● **What you need to do**
Copy out the line containing "び祝日を除く。午前9時から午後5時まで（正午から午後1時" and each line after it, through the last one in the material, exactly as written.

Start of Data supplied

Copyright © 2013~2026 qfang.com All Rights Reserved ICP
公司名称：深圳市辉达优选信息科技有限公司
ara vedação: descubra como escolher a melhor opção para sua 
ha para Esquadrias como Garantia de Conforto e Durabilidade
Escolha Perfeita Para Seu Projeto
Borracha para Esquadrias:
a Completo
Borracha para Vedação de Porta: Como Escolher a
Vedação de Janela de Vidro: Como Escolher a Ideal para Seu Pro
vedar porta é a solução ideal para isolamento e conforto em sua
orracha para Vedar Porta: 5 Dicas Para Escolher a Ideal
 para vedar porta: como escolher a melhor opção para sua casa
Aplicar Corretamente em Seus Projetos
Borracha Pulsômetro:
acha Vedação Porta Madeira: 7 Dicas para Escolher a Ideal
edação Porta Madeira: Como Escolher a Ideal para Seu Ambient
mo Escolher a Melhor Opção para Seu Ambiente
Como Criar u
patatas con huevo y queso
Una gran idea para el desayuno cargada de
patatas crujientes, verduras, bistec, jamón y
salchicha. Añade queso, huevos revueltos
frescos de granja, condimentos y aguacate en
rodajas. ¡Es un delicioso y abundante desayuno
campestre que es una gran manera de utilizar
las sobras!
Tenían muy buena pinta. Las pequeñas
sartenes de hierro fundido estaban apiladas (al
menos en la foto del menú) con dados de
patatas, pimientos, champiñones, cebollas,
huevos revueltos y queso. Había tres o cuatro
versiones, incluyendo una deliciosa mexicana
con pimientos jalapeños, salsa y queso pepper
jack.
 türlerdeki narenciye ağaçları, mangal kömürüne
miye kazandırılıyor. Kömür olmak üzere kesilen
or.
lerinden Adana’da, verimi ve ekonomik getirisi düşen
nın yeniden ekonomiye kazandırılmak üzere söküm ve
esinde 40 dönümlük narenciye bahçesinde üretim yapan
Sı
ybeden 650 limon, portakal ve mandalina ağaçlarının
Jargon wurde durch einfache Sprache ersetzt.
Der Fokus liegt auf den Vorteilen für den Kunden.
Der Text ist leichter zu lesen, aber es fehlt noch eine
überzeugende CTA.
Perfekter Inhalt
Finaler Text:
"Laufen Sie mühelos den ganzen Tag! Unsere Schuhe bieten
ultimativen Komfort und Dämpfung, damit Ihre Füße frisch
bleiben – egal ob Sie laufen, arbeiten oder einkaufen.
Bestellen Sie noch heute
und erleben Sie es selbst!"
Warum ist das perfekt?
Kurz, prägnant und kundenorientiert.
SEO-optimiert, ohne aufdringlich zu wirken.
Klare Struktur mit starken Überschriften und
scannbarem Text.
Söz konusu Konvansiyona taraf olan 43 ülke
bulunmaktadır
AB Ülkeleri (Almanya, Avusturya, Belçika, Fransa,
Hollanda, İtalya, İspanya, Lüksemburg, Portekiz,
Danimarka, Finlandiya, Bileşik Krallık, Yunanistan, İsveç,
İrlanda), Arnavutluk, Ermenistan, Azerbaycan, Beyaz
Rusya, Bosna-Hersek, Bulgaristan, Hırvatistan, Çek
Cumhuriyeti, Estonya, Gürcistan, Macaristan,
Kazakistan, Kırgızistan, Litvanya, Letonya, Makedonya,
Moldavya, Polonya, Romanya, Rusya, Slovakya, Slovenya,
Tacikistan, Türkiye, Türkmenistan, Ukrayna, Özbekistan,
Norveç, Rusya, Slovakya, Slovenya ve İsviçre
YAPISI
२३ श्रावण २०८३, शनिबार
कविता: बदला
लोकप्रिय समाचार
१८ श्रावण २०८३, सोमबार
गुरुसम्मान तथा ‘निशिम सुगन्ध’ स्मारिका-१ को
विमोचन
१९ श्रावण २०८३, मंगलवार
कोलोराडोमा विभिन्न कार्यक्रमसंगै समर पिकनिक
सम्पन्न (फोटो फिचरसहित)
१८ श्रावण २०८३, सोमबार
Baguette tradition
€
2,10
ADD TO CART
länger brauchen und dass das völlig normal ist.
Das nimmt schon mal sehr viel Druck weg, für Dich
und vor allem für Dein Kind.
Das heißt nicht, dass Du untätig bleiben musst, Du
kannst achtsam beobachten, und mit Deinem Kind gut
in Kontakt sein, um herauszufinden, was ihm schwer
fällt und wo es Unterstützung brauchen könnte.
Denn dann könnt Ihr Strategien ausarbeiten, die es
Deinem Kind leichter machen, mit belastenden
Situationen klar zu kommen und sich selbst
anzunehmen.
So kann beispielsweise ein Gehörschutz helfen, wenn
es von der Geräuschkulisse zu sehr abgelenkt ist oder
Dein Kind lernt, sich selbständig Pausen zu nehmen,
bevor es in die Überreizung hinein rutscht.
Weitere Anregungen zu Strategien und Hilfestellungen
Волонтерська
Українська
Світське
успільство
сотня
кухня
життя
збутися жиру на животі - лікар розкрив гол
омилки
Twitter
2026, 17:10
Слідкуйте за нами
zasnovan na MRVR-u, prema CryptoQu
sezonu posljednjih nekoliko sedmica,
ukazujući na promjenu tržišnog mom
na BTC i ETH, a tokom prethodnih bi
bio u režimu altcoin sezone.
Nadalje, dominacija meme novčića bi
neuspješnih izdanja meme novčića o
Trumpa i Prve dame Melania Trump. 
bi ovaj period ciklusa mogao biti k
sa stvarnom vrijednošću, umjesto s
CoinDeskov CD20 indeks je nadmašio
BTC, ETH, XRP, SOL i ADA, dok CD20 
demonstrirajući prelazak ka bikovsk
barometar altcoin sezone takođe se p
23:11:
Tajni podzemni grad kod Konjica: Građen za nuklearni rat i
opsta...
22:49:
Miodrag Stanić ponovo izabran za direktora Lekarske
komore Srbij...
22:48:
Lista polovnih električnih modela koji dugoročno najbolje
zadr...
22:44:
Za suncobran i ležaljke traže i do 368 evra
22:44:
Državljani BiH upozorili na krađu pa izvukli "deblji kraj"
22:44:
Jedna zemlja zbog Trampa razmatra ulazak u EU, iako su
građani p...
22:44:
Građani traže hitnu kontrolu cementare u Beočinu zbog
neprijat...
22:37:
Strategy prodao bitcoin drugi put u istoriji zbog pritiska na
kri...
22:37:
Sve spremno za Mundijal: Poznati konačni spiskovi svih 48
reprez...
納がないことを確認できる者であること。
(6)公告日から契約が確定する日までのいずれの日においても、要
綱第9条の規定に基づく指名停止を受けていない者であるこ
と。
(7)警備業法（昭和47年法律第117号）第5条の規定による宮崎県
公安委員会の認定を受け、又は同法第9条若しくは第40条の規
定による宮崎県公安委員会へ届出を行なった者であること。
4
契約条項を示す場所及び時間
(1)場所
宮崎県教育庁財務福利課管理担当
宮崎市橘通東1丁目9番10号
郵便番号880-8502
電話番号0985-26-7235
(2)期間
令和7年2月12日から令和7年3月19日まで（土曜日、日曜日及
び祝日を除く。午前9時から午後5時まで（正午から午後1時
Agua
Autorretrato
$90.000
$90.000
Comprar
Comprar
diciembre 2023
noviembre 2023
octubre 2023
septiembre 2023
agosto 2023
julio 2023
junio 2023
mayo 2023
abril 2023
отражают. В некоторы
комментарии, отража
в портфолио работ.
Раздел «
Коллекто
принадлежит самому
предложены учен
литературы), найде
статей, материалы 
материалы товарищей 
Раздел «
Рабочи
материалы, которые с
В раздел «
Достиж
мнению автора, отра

End of Data supplied

● **Reply to the exercise**
び祝日を除く。午前9時から午後5時まで（正午から午後1時
Agua
Autorretrato
$90.000
$90.000
Comprar
Comprar
diciembre 2023
noviembre 2023
octubre 2023
septiembre 2023
agosto 2023
julio 2023
junio 2023
mayo 2023
abril 2023
отражают. В некоторы
комментарии, отража
в портфолио работ.
Раздел «
Коллекто
принадлежит самому
предложены учен
литературы), найде
статей, материалы 
материалы товарищей 
Раздел «
Рабочи
материалы, которые с
В раздел «
Достиж
мнению автора, отра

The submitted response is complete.